#### RECORDED INFORMATION ####

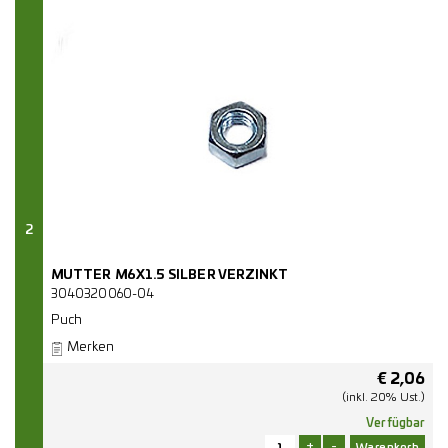
2
MUTTER M6X1.5 SILBER VERZINKT
3040320060-04
Puch
Merken
€
2,06
(inkl. 20% Ust.)
Verfügbar
+
-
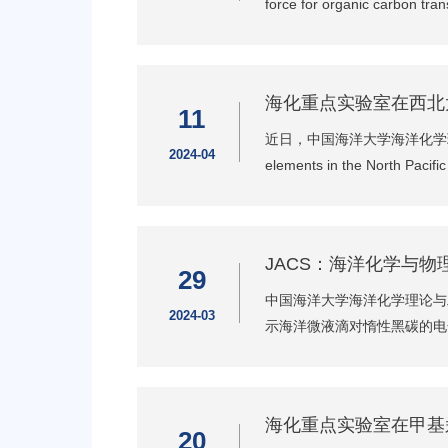
force for organic carbon tr
海化重点实验室在西北
11
近日，中国海洋大学海洋化学理论与工
2024-04
elements in the North P
JACS：海洋化学与
29
中国海洋大学海洋化学理论与
2024-03
示海洋微液滴对惰性黑碳的电
海化重点实验室在甲基
20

####

WHAT TO WORK ON:
None of the pictures should be carried over when the data above is transcribed exactly.

ANSWER SPACE:
2
MUTTER M6X1.5 SILBER VERZINKT
3040320060-04
Puch
Merken
€
2,06
(inkl. 20% Ust.)
Verfügbar
+
-
force for organic carbon tr
海化重点实验室在西北
11
近日，中国海洋大学海洋化学理论与工
2024-04
elements in the North P
JACS：海洋化学与
29
中国海洋大学海洋化学理论与
2024-03
示海洋微液滴对惰性黑碳的电
海化重点实验室在甲基
20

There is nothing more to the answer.